Instructions for the task
Would you retype the whole listing verbatim, keeping pictures out of it?

Provided records
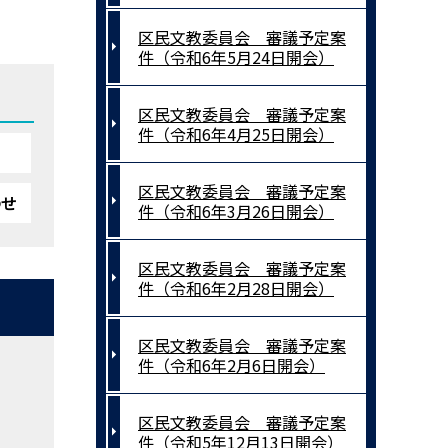
区民文教委員会 審議予定案
件（令和6年5月24日開会）
区民文教委員会 審議予定案
件（令和6年4月25日開会）
区民文教委員会 審議予定案
わせ
件（令和6年3月26日開会）
区民文教委員会 審議予定案
件（令和6年2月28日開会）
区民文教委員会 審議予定案
件（令和6年2月6日開会）
区民文教委員会 審議予定案
件（令和5年12月13日開会）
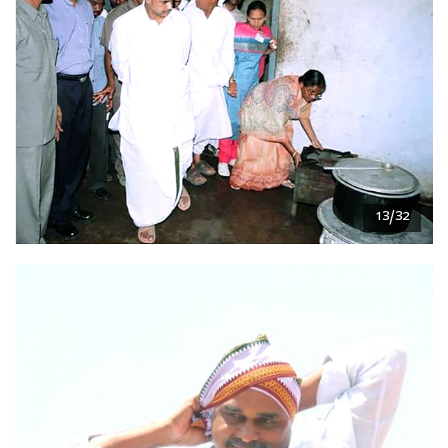
13/32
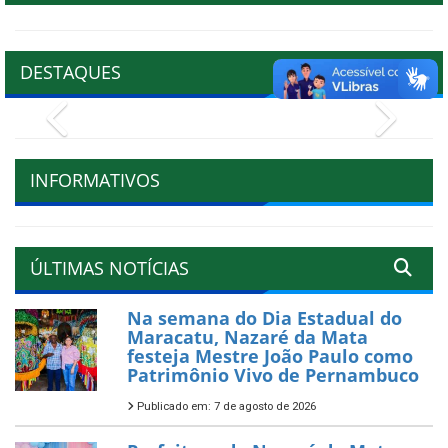
DESTAQUES
Previous
Next
INFORMATIVOS
ÚLTIMAS NOTÍCIAS
Na semana do Dia Estadual do
Maracatu, Nazaré da Mata
festeja Mestre João Paulo como
Patrimônio Vivo de Pernambuco
Publicado em: 7 de agosto de 2026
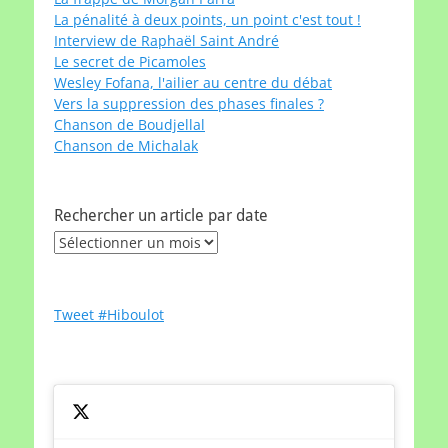
La pénalité à deux points, un point c'est tout !
Interview de Raphaël Saint André
Le secret de Picamoles
Wesley Fofana, l'ailier au centre du débat
Vers la suppression des phases finales ?
Chanson de Boudjellal
Chanson de Michalak
Rechercher un article par date
Rechercher
un
article
par
Tweet #Hiboulot
date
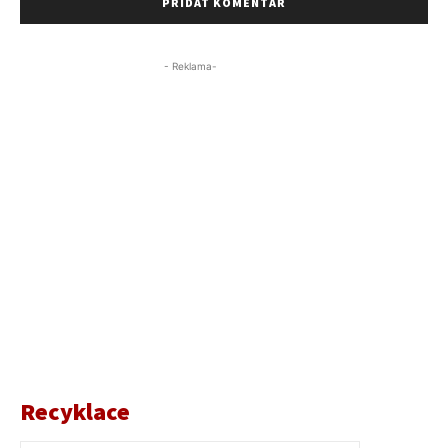
- Reklama-
Recyklace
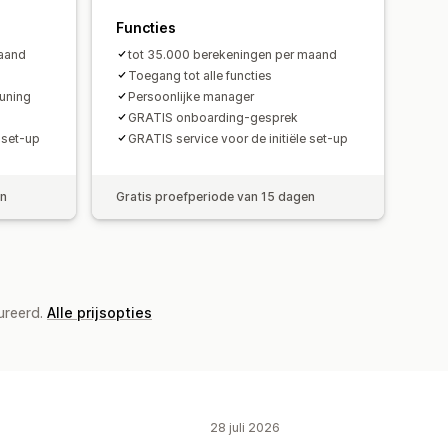
Functies
maand
tot 35.000 berekeningen per maand
Toegang tot alle functies
euning
Persoonlijke manager
GRATIS onboarding-gesprek
 set-up
GRATIS service voor de initiële set-up
en
Gratis proefperiode van 15 dagen
ureerd.
Alle prijsopties
28 juli 2026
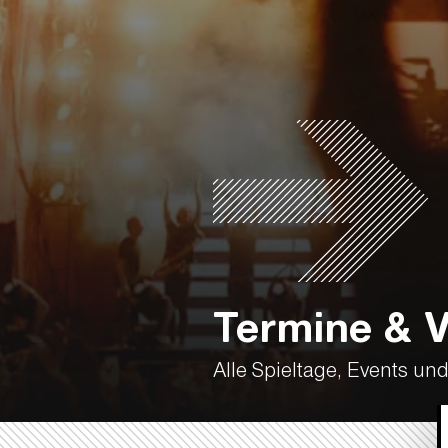
Termine & V
Alle Spieltage, Events un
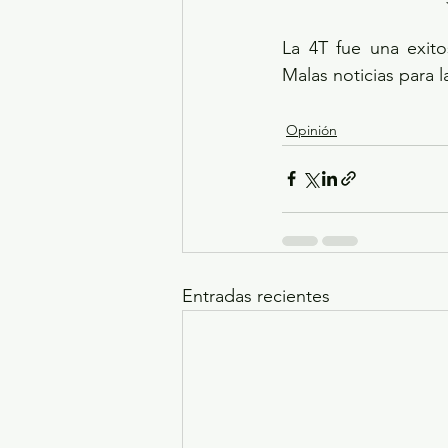
La 4T fue una exito
Malas noticias para 
Opinión
Entradas recientes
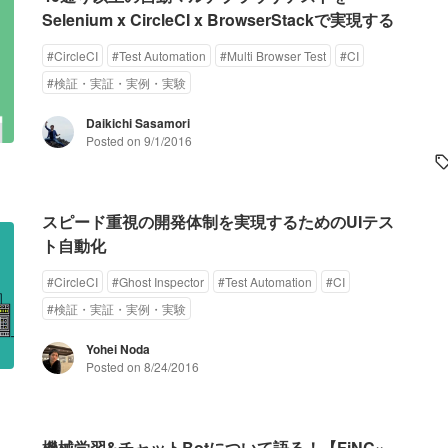
Selenium x CircleCI x BrowserStackで実現する
#
CircleCI
#
Test Automation
#
Multi Browser Test
#
CI
#
検証・実証・実例・実験
Daikichi Sasamori
Posted on
9/1/2016
スピード重視の開発体制を実現するためのUIテス
ト自動化
#
CircleCI
#
Ghost Inspector
#
Test Automation
#
CI
#
検証・実証・実例・実験
Yohei Noda
Posted on
8/24/2016
機械学習&チャットBotについて語る！【FiNC×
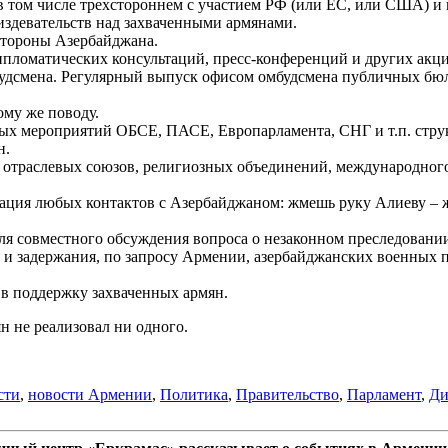
 том числе трехстороннем с участием РФ (или ЕС, или США) и 
издевательств над захваченными армянами.
стороны Азербайджана.
пломатических консультаций, пресс-конференций и других акци
дсмена. Регулярный выпуск офисом омбудсмена публичных бюл
му же поводу.
бых мероприятий ОБСЕ, ПАСЕ, Европарламента, СНГ и т.п. стру
н.
 отраслевых союзов, религиозных объединений, международног
ация любых контактов с Азербайджаном: жмешь руку Алиеву – ж
ля совместного обсуждения вопроса о незаконном преследовании
и задержания, по запросу Армении, азербайджанских военных п
в поддержку захваченных армян.
 не реализовал ни одного.
сти
,
новости Армении
,
Политика
,
Правительство
,
Парламент
,
Ди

Result below
区民文教委員会 審議予定案
件（令和6年5月24日開会）
区民文教委員会 審議予定案
件（令和6年4月25日開会）
区民文教委員会 審議予定案
わせ
件（令和6年3月26日開会）
区民文教委員会 審議予定案
件（令和6年2月28日開会）
区民文教委員会 審議予定案
件（令和6年2月6日開会）
区民文教委員会 審議予定案
件（令和5年12月13日開会）
13/32
DESTAQUES
Previous
Next
INFORMATIVOS
ÚLTIMAS NOTÍCIAS
Na semana do Dia Estadual do
Maracatu, Nazaré da Mata
festeja Mestre João Paulo como
Patrimônio Vivo de Pernambuco
Publicado em: 7 de agosto de 2026
La pénalité à deux points, un point c'est tout !
Interview de Raphaël Saint André
Le secret de Picamoles
Wesley Fofana, l'ailier au centre du débat
Vers la suppression des phases finales ?
Chanson de Boudjellal
Chanson de Michalak
Rechercher un article par date
Rechercher
un
article
par
Tweet #Hiboulot
date
- Reklama-
Recyklace
Functies
maand
tot 35.000 berekeningen per maand
Toegang tot alle functies
euning
Persoonlijke manager
GRATIS onboarding-gesprek
 set-up
GRATIS service voor de initiële set-up
en
Gratis proefperiode van 15 dagen
ureerd.
Alle prijsopties
28 juli 2026
Termine & V
Alle Spieltage, Events un
La 4T fue una exito
Malas noticias para 
Opinión
Entradas recientes
Selenium x CircleCI x BrowserStackで実現する
#
CircleCI
#
Test Automation
#
Multi Browser Test
#
CI
#
検証・実証・実例・実験
Daikichi Sasamori
Posted on
9/1/2016
スピード重視の開発体制を実現するためのUIテス
ト自動化
#
CircleCI
#
Ghost Inspector
#
Test Automation
#
CI
#
検証・実証・実例・実験
Yohei Noda
Posted on
8/24/2016
機械学習&チャットBotについて語る！【FiNC×
 том числе трехстороннем с участием РФ (или ЕС, или США) и 
издевательств над захваченными армянами.
стороны Азербайджана.
пломатических консультаций, пресс-конференций и других акци
дсмена. Регулярный выпуск офисом омбудсмена публичных бюл
му же поводу.
бых мероприятий ОБСЕ, ПАСЕ, Европарламента, СНГ и т.п. стру
н.
 отраслевых союзов, религиозных объединений, международног
ация любых контактов с Азербайджаном: жмешь руку Алиеву – ж
ля совместного обсуждения вопроса о незаконном преследовании
и задержания, по запросу Армении, азербайджанских военных п
в поддержку захваченных армян.
 не реализовал ни одного.
сти
,
новости Армении
,
Политика
,
Правительство
,
Парламент
,
Ди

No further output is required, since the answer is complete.